Note that concatenation has a higher precedence than the interval expression. This is different from many other regular expression engines. It conforms, however, to the lex standard.

Also, note that the name expansion has about the same precedence as grouping (using parentheses to influence the precedence of the other operators in the regular expression). Since the name expansion is treated as a group in flexc++, it is not allowed to use the lookahead operator in a name definition (a named pattern, defined in the definition section). That is because only one lookahead operator is allowed in a regular expression. In flex, it was possible to use the lookahead operator and the `^' operator (the begin anchor) in a name definition, so pay attention to the difference.

In addition to characters and ranges of characters, character classes can also contain character class expressions. These are expressions enclosed inside [: and :] delimiters (which themselves must appear between the [ and ] of the character class. Other elements may occur inside the character class, too). The valid expressions are:

     
         [:alnum:] [:alpha:] [:blank:]
         [:cntrl:] [:digit:] [:graph:]
         [:lower:] [:print:] [:punct:]
         [:space:] [:upper:] [:xdigit:]

These expressions all designate a set of characters equivalent to the corresponding standard C isXXX function. For example, [:alnum:] designates those characters for which isalnum() returns true - i.e., any alphabetic or numeric character.

For example, the following character classes are all equivalent:

 
         [[:alnum:]]
         [[:alpha:][:digit:]]
         [[:alpha:][0-9]]
         [a-zA-Z0-9]

A negated character class such as the example [^A-Z] above will match a newline unless \n (or an equivalent escape sequence) is one of the characters explicitly present in the negated character class (e.g., [^A-Z\n]). This is unlike how many other regular expression tools treat negated character classes, but unfortunately the inconsistency is historically entrenched. Matching newlines means that a pattern like [^"]* can match the entire input unless there's another quote in the input.

Flexc++ allows negation of character class expressions by prepending ^ to the POSIX character class name.

                
         [:^alnum:] [:^alpha:] [:^blank:]
         [:^cntrl:] [:^digit:] [:^graph:]
         [:^lower:] [:^print:] [:^punct:]
         [:^space:] [:^upper:] [:^xdigit:]

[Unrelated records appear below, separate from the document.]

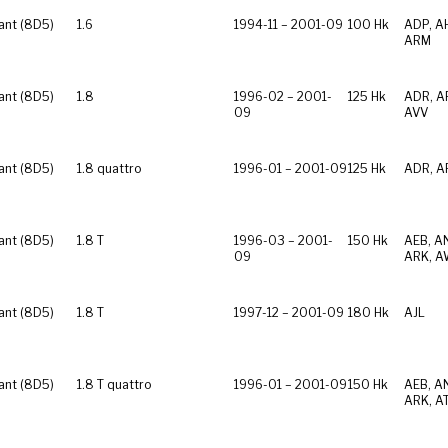
ant (8D5)
1.6
1994-11 – 2001-09
100 Hk
ADP, A
ARM
ant (8D5)
1.8
1996-02 – 2001-
125 Hk
ADR, A
09
AVV
ant (8D5)
1.8 quattro
1996-01 – 2001-09
125 Hk
ADR, A
ant (8D5)
1.8 T
1996-03 – 2001-
150 Hk
AEB, A
09
ARK, A
ant (8D5)
1.8 T
1997-12 – 2001-09
180 Hk
AJL
ant (8D5)
1.8 T quattro
1996-01 – 2001-09
150 Hk
AEB, A
ARK, A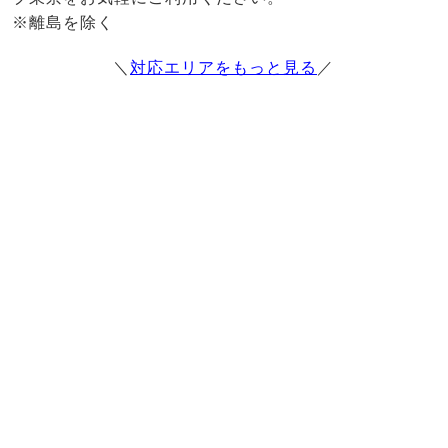
※離島を除く
＼
対応エリアをもっと見る
／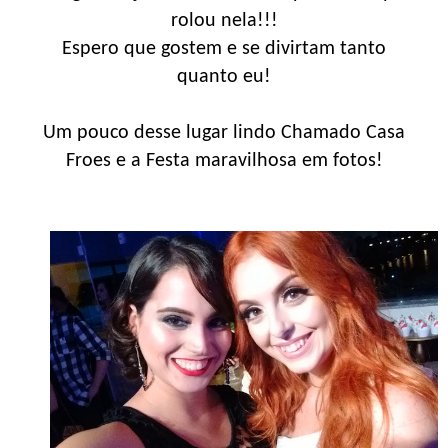
rolou nela!!!
Espero que gostem e se divirtam tanto
quanto eu!
Um pouco desse lugar lindo Chamado Casa
Froes e a Festa maravilhosa em fotos!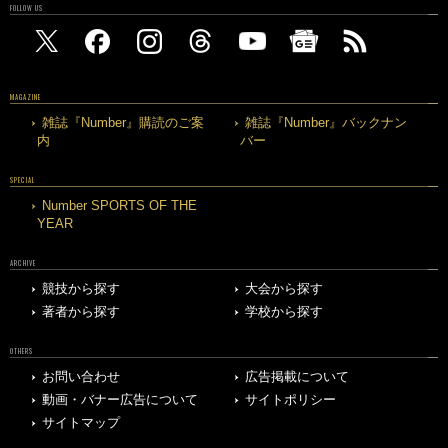
FOLLOW US
MAGAZINE
雑誌『Number』購読のご案
雑誌『Number』バックナン
内
バー
SPECIAL
Number SPORTS OF THE
YEAR
ARCHIVE
競技から探す
大会から探す
著者から探す
学校から探す
OTHERS
お問い合わせ
広告掲載について
動画・バナー広告について
サイトポリシー
サイトマップ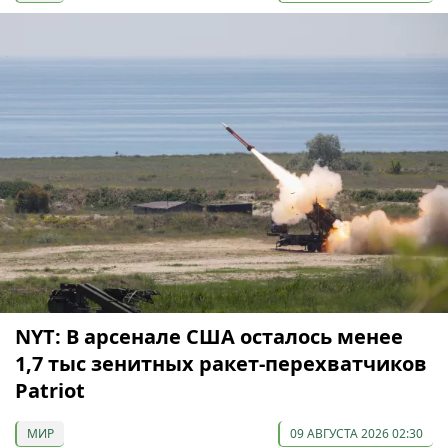
NYT: В арсенале США осталось менее
1,7 тыс зенитных ракет-перехватчиков
Patriot
МИР
09 АВГУСТА 2026 02:30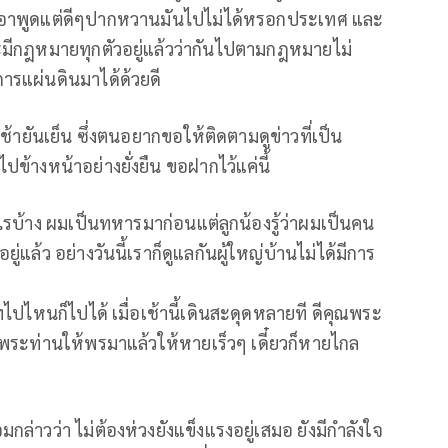
เอาพูดแต่ดีๆปากหวานมันไปไม่ได้หรอกประเทศ และ
มีกฎหมายทุกตัวอยู่แล้วว่ากันไปตามกฎหมายไม่
ารแผ่นดินมาได้ด้วยดี
เช้ายันเย็น ซึ่งตนอยากขอให้ติดตามดูข่าวที่เป็น
ข้างหน้าอย่างยั่งยืน ขอฝากไว้แค่นี้
รบ้าง ผมเป็นทหารมาก่อนแต่ลูกน้องรู้ว่าผมเป็นคน
อยู่แล้ว อย่างวันนี้เราก็ดูแลกันผู้ใหญ่บ้านไม่ได้มีการ
ไปไหนก็ไปได้ เมื่อเช้านี้เดินสะดุดหลายที ดีคุณพระ
ช้าพระท่านให้พรมาแล้วให้หายเร็วๆ เดี๋ยวก็หายไกล
่าวว่า ไม่ต้องห่วงยังแข็งแรงอยู่เสมอ ยังมีกำลังใจ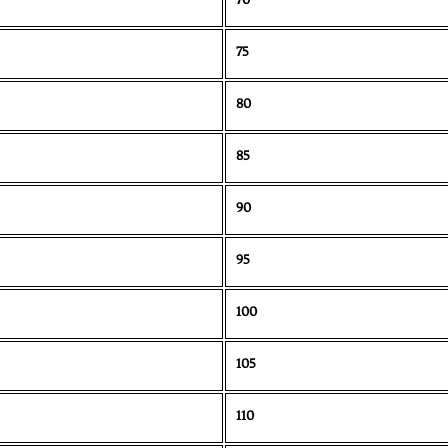
75
80
85
90
95
100
105
110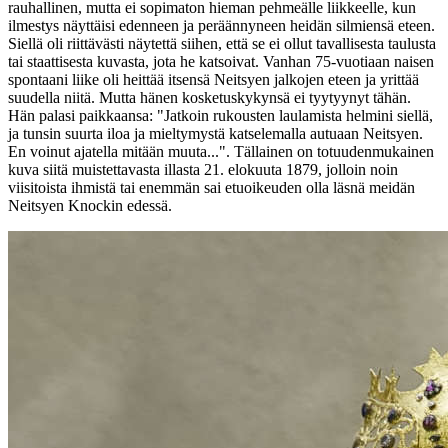
rauhallinen, mutta ei sopimaton hieman pehmeälle liikkeelle, kun
ilmestys näyttäisi edenneen ja peräännyneen heidän silmiensä eteen.
Siellä oli riittävästi näytettä siihen, että se ei ollut tavallisesta taulusta
tai staattisesta kuvasta, jota he katsoivat. Vanhan 75-vuotiaan naisen
spontaani liike oli heittää itsensä Neitsyen jalkojen eteen ja yrittää
suudella niitä. Mutta hänen kosketuskykynsä ei tyytyynyt tähän.
Hän palasi paikkaansa: "Jatkoin rukousten laulamista helmini siellä,
ja tunsin suurta iloa ja mieltymystä katselemalla autuaan Neitsyen.
En voinut ajatella mitään muuta...". Tällainen on totuudenmukainen
kuva siitä muistettavasta illasta 21. elokuuta 1879, jolloin noin
viisitoista ihmistä tai enemmän sai etuoikeuden olla läsnä meidän
Neitsyen Knockin edessä.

The '{-}' operator computes the difference of two character classes. For example, '[a-c]{-}[b-z]' represents all the characters in the class '[a-c]' that are not in the class '[b-z]' (which in this case, is just the single character 'a'). The '{-}' operator is left associative, so '[abc]{-}[b]{-}[c]' is the same as '[a]'. Be careful not to accidentally create an empty set, which will never match.

The '{+}' operator computes the union of two character classes. For example, '[a-z]{+}[0-9]' is the same as '[a-z0-9]'. This operator is useful when preceded by the result of a difference operation, as in, '[[:alpha:]]{-}[[:lower:]]{+}[q]', which is equivalent to '[A-Zq]' in the "C" locale.

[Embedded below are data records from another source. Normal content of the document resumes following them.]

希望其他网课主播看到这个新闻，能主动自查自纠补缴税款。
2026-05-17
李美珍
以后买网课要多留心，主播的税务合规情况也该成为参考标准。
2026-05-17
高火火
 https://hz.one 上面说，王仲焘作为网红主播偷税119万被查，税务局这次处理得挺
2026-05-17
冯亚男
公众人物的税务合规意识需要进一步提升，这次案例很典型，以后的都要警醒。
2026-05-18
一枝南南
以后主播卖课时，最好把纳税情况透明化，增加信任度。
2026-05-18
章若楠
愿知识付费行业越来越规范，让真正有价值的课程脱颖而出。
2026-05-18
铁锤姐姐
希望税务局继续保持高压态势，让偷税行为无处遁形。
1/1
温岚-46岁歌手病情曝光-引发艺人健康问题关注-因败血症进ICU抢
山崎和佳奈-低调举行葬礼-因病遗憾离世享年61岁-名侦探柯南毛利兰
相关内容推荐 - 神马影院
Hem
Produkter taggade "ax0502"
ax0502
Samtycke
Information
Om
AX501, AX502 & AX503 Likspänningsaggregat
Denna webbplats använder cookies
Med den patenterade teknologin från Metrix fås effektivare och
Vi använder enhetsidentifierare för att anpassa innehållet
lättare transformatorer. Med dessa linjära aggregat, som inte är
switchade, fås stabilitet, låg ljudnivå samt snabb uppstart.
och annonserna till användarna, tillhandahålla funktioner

A rule can have at most one instance of trailing context (the / operator or the $ operator). The start condition, ^, and <<EOF>> patterns can only occur at the beginning of a pattern, and, as well as with / and $, cannot be grouped inside parentheses. A ^ which does not occur at the beginning of a rule or a $ which does not occur at the end of a rule loses its special properties and is treated as a normal character.

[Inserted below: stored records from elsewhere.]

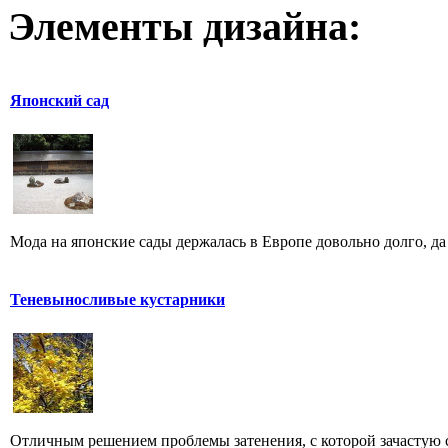
Элементы дизайна:
Японский сад
Мода на японские сады держалась в Европе довольно долго, да и
Теневыносливые кустарники
Отличным решением проблемы затенения, с которой зачастую с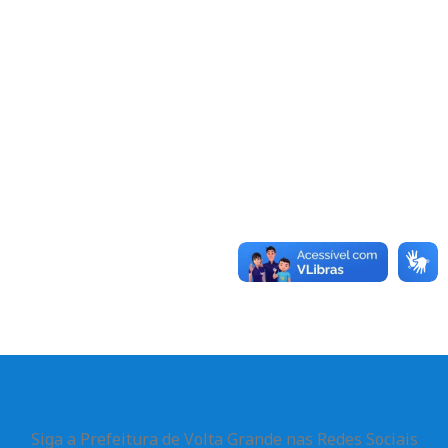
Siga a Prefeitura de Volta Grande nas Redes Sociais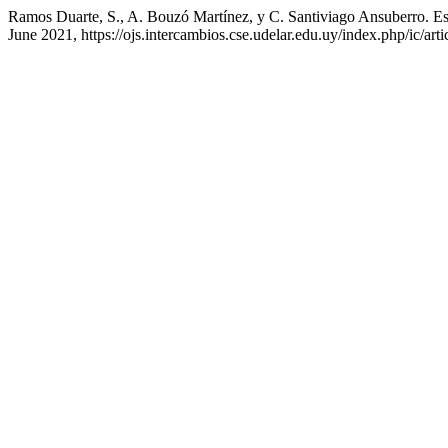
Ramos Duarte, S., A. Bouzó Martínez, y C. Santiviago Ansuberro. E
June 2021, https://ojs.intercambios.cse.udelar.edu.uy/index.php/ic/art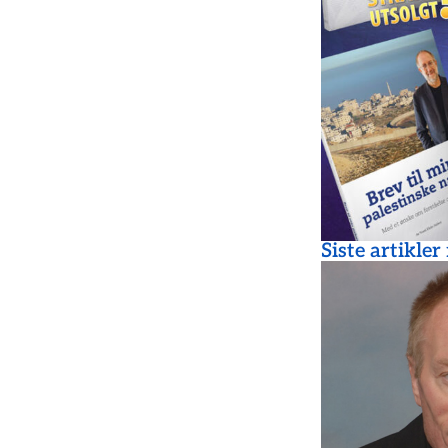
Siste artikler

The following are invalid:

                
         foo/bar$
         <sc1>foo<sc2>bar

Note that the first of these can be written `foo/bar\n'.

The following will result in $ or ^ being treated as a normal character:

 
         foo|(bar$)
         foo|^bar

If the desired meaning is a `foo' or a `bar'-followed-by-a-newline, the following could be used (the special | action is explained below, see Actions):

                
         foo      |
         bar$     /* action goes here */

A similar trick will work for matching a `foo' or a `bar'-at-the-beginning-of-a-line.